Information supplied: Begin

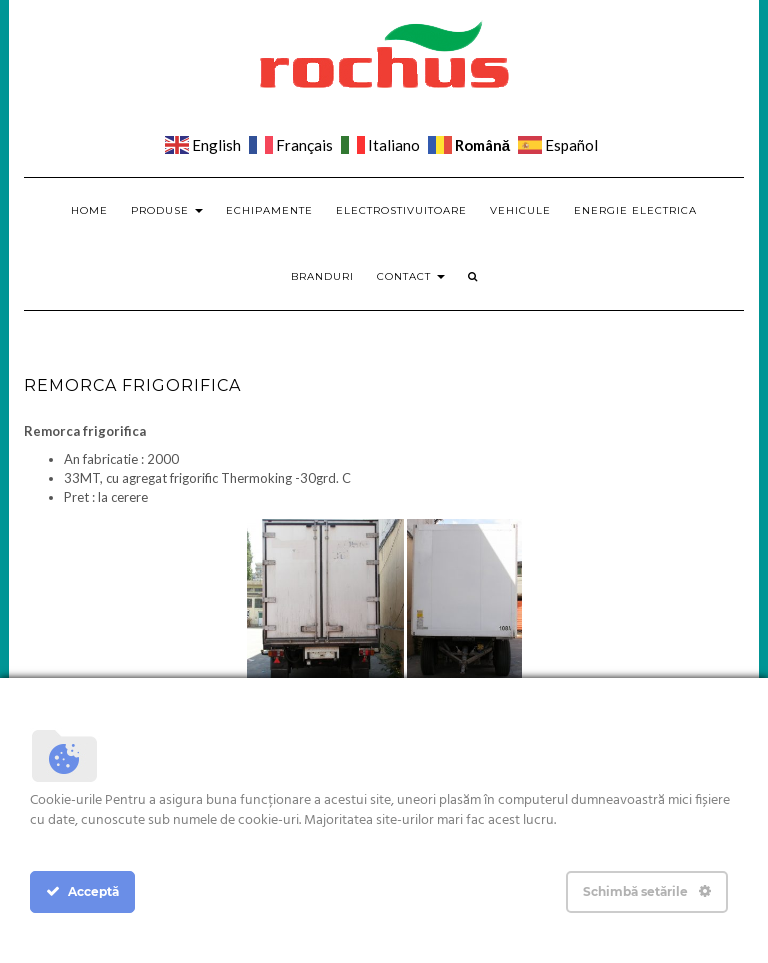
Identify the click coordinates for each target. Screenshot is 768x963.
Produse (167, 210)
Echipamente (269, 210)
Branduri (322, 276)
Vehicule (520, 210)
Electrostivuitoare (401, 210)
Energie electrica (635, 210)
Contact (411, 276)
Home (89, 210)
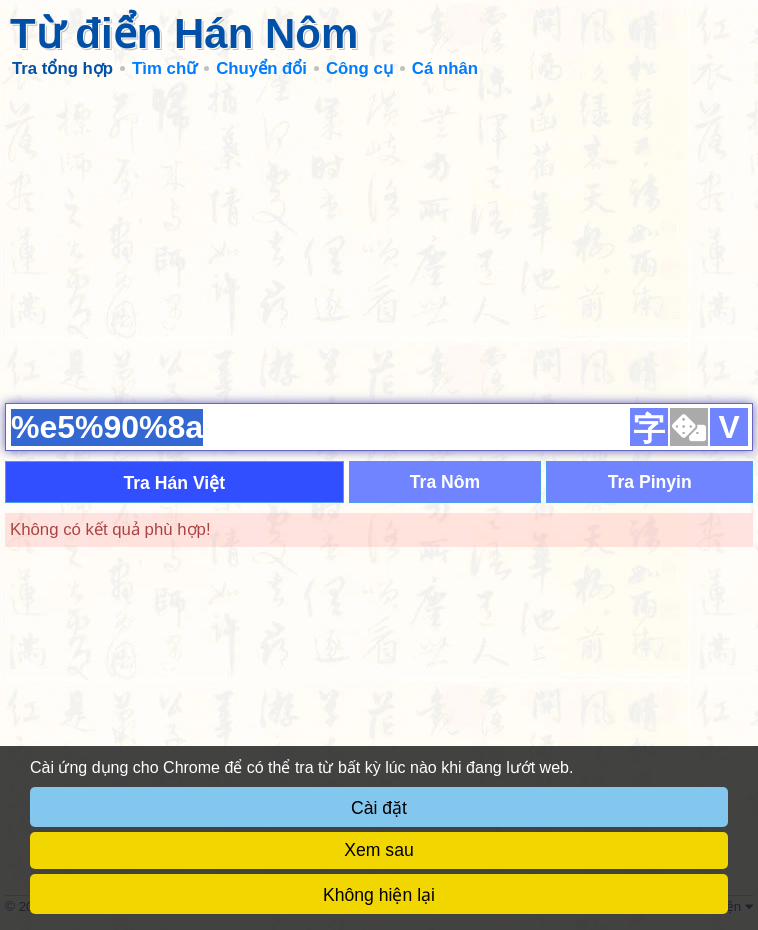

Information supplied: End

■ **Activity**: Copy the final stretch of the entries exactly: the line containing "Branduri (322, 276)" and every line after it through the last. Include no pictures and nothing more.

■ **Exercise output**:
Branduri (322, 276)
Vehicule (520, 210)
Electrostivuitoare (401, 210)
Energie electrica (635, 210)
Contact (411, 276)
Home (89, 210)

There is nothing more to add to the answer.